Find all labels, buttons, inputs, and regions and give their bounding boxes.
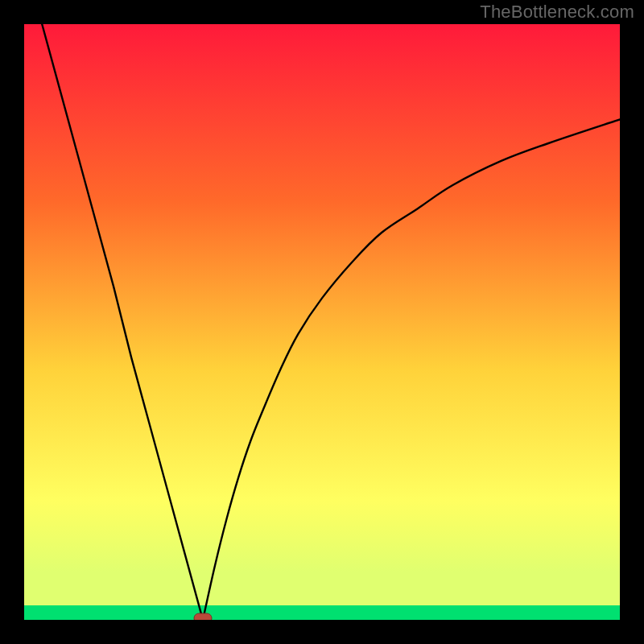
chart-frame: TheBottleneck.com xyxy=(0,0,644,644)
bottleneck-chart xyxy=(24,24,620,620)
green-baseline-strip xyxy=(24,605,620,620)
gradient-background xyxy=(24,24,620,620)
watermark-text: TheBottleneck.com xyxy=(480,2,634,23)
plot-area xyxy=(24,24,620,620)
minimum-marker xyxy=(194,613,212,620)
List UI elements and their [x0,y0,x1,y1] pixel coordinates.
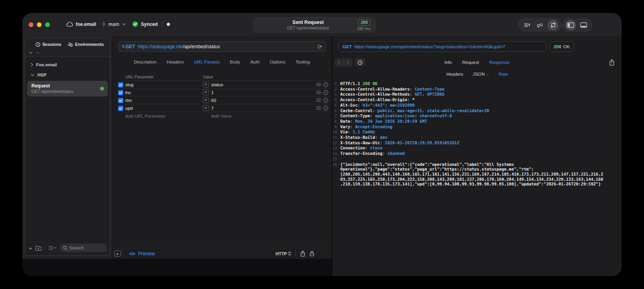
sidebar-tab-environments[interactable]: Environments [68,42,104,47]
protocol-stepper[interactable]: HTTP [275,251,291,256]
list-style-icon[interactable] [48,246,57,250]
tab-response[interactable]: Response [489,60,510,65]
code-icon: </> [129,251,135,256]
response-raw-view[interactable]: 1HTTP/1.1 200 OK2Access-Control-Allow-He… [332,81,622,276]
tab-info[interactable]: Info [445,60,452,65]
param-row-rtm: rtm=60 [112,96,332,104]
line-content: Cache-Control: public, max-age=15, stale… [338,108,489,114]
request-tabs: DescriptionHeadersURL ParamsBodyAuthOpti… [112,58,332,65]
toggle-bottom-panel-icon[interactable] [578,20,589,31]
line-number: 16 [332,162,338,187]
resend-refresh-icon[interactable]: ⟳ [317,44,322,50]
line-content: Via: 1.1 Caddy [338,129,375,135]
tab-testing[interactable]: Testing [296,58,310,65]
param-name-field[interactable]: inc [125,90,203,95]
param-checkbox[interactable] [118,98,123,103]
protocol-label: HTTP [275,251,287,256]
tab-body[interactable]: Body [230,58,240,65]
add-url-parameter-placeholder[interactable]: Add URL Parameter [125,114,211,118]
toggle-sidebar-icon[interactable] [565,20,576,31]
code-line: 14Transfer-Encoding: chunked [332,151,622,156]
row-remove-icon[interactable] [322,98,329,103]
tab-json[interactable]: JSON⌄ [473,72,489,76]
add-request-button[interactable]: + [29,245,32,251]
response-tabs: InfoRequestResponse [332,60,622,65]
line-content: Vary: Accept-Encoding [338,124,392,130]
param-value-field[interactable]: status [211,82,315,87]
equals-operator-badge: = [203,82,209,87]
activity-pill[interactable]: Sent Request GET /api/embed/status 200 2… [253,17,376,33]
param-name-field[interactable]: upd [125,106,203,111]
tab-auth[interactable]: Auth [250,58,260,65]
import-export-icon[interactable] [547,20,558,31]
minimize-window-button[interactable] [37,22,42,27]
tab-headers[interactable]: Headers [167,58,184,65]
branch-name[interactable]: main [108,22,119,27]
project-name[interactable]: foe.email [76,22,96,27]
tab-headers[interactable]: Headers [446,72,463,76]
line-content: Content-Type: application/json; charset=… [338,113,452,119]
row-remove-icon[interactable] [322,90,329,95]
param-name-field[interactable]: rtm [125,98,203,103]
row-options-icon[interactable] [315,83,322,86]
tab-url-params[interactable]: URL Params [194,58,219,65]
line-number: 8 [332,119,338,124]
sidebar-request-item[interactable]: Request GET /api/embed/status [27,81,108,96]
add-param-row[interactable]: Add URL Parameter Add Value [112,112,332,120]
add-value-placeholder[interactable]: Add Value [211,114,232,118]
close-window-button[interactable] [29,22,33,27]
request-title: Request [31,83,100,89]
titlebar: foe.email main Synced [22,13,622,36]
traffic-lights [29,22,50,27]
param-checkbox[interactable] [118,82,123,87]
code-line: 12X-Status-Now-Utc: 2026-01-26T20:29:59.… [332,140,622,146]
preview-button[interactable]: </> Preview [129,251,155,256]
history-clock-icon [35,42,40,47]
request-method[interactable]: GET [125,44,135,49]
tab-raw[interactable]: Raw [499,72,508,76]
updown-chevrons-icon [288,251,291,256]
remove-session-button[interactable]: − [36,49,39,56]
request-url-bar[interactable]: ⇅ GET https://statuspage.me/api/embed/st… [118,41,326,52]
param-name-field[interactable]: slug [125,82,203,87]
param-checkbox[interactable] [118,90,123,95]
param-value-field[interactable]: 60 [211,98,315,103]
response-url-box[interactable]: GET https://statuspage.me/api/embed/stat… [338,41,546,52]
param-checkbox[interactable] [118,106,123,111]
row-remove-icon[interactable] [322,82,329,87]
collapse-panel-button[interactable]: ▲ [112,248,123,259]
loop-flow-icon[interactable] [535,20,545,31]
code-line: 9Vary: Accept-Encoding [332,124,622,130]
synced-check-icon [132,21,138,27]
row-options-icon[interactable] [315,98,322,102]
zoom-window-button[interactable] [45,22,50,27]
tab-description[interactable]: Description [134,58,157,65]
method-stepper-icon[interactable]: ⇅ [122,44,125,49]
chevron-down-icon[interactable] [122,23,126,25]
activity-subtitle: GET /api/embed/status [272,25,345,31]
line-content: Alt-Svc: h3=":443"; ma=2592000 [338,103,415,108]
add-session-button[interactable]: + [29,49,32,56]
share-icon[interactable] [300,251,305,257]
tab-request[interactable]: Request [462,60,479,65]
tree-group-hsp[interactable]: HSP [25,70,110,80]
param-value-field[interactable]: 1 [211,90,315,95]
row-options-icon[interactable] [315,106,322,110]
line-number: 4 [332,97,338,103]
line-number: 10 [332,129,338,135]
tab-options[interactable]: Options [270,58,286,65]
new-folder-icon[interactable] [35,245,42,251]
row-remove-icon[interactable] [322,105,329,111]
sync-status[interactable]: Synced [141,22,158,27]
row-options-icon[interactable] [315,91,322,94]
line-number: 7 [332,113,338,119]
toolbar-group-actions [518,18,562,32]
column-value: Value [203,75,213,79]
search-input[interactable]: Search [60,244,107,252]
export-response-icon[interactable] [609,59,615,66]
tree-group-foe-email[interactable]: Foe.email [25,60,110,70]
sidebar-tab-sessions[interactable]: Sessions [35,42,61,47]
sort-lines-icon[interactable] [522,20,533,31]
activity-title: Sent Request [272,20,345,25]
param-value-field[interactable]: 7 [211,106,315,111]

::::::::::

__What needs to be done__
Wherever a line contains the string "stepper", copy that line from the data.

__Solution__
protocol-stepper[interactable]: HTTP [275,251,291,256]
method-stepper-icon[interactable]: ⇅ [122,44,125,49]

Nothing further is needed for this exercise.